Passing Judgments: Harmful if They Pass Right On Through?
This weekend Darrell and I enjoyed Surrey’s inaugural Fusion Festival – a celebration of music, food and dance. Saturday evening was a free performance by six-time Grammy award winning Irish band The Chieftains. We arrived extra early to ensure we had a space on the raised viewing platform. I parked my scooter beside an elderly Asian woman slumped down in a manual wheelchair.
The woman briefly responded with her sunken eyes when I pulled in beside her, and then her attention returned to wherever it was previously. She was fully covered in a blanket and a scarf, despite the day’s heat.

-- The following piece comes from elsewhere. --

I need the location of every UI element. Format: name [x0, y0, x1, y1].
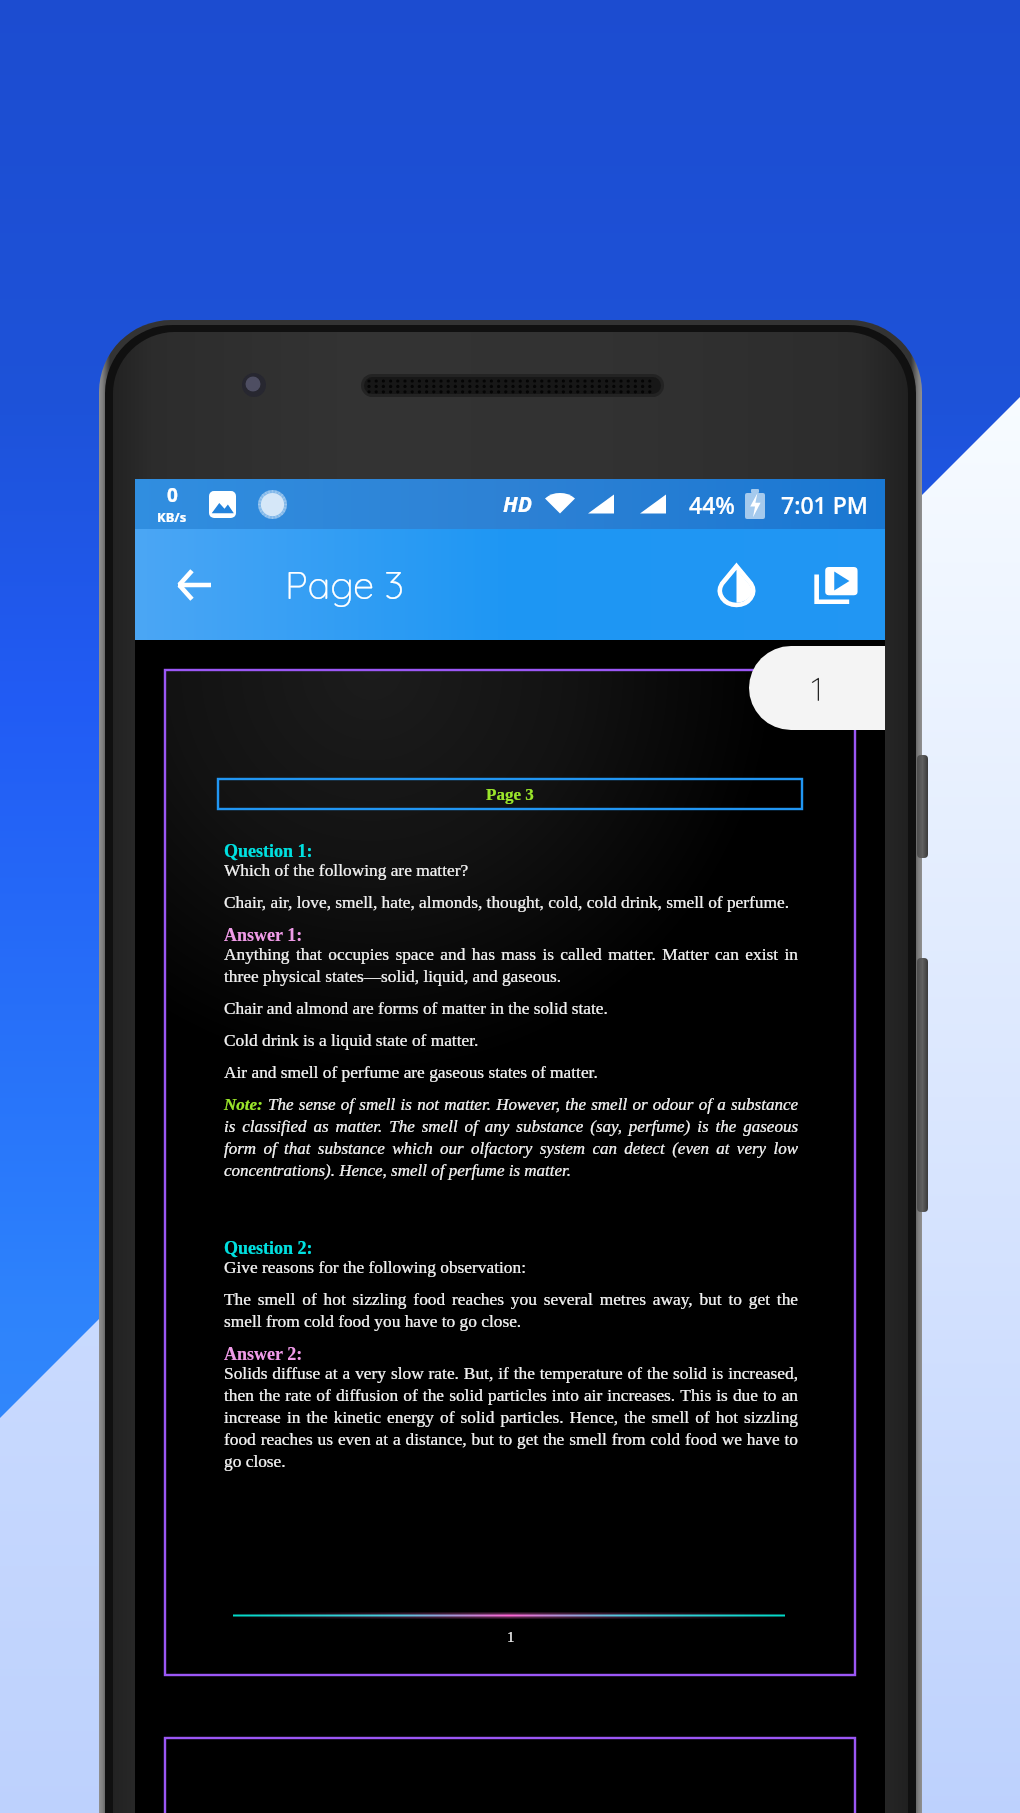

All I could see was her frail face with lines of wisdom. I sensed her eyes had seen much in her lifetime. I felt honoured to sit beside her.
Her daughter, daughter-in-law or niece-type-person returned to care for her. I moved to Darrell’s other side to give the pair more room. The elderly woman did not move; she was moved. Juice was poured into her mouth; she did not drink. She was repositioned and recovered. All was done with gentle tenderness, and without any response in returned.
Then she smiled the purest smile I have ever seen. At her age, she has no need to fake a smile to impress people, to be liked. It was a smile of joy in that brief, fleeting moment; like a light that flickers before going dark for the final time.
A tinge of guilt then crept through me. Without knowing anything more about this woman than what I had witnessed in those few moments, likely a blink of an eye in her lifetime, I assumed that life had ceased to flow in her, that she was down to her last trickle – and that I wouldn’t want to live like that. I had done to her what I wish others wouldn’t do upon seeing my jerky, awkward movements and hearing my unintelligible voice: I had passed judgment.
I then began wondering if it is possible to not pass judgments, if we are truly honest with ourselves. Are we humans that evolved and enlightened not to judge others, even occasionally? Or, perhaps, what really matters is what we do with that judgment? Do we proceed as if that judgment is true? Or do we acknowledge that judgment and look deeper to see beyond?
What do you think? Is it possible for humans not to pass judgment? Or is the key to allow that judgment to continue passing through our mind and right on out the other side?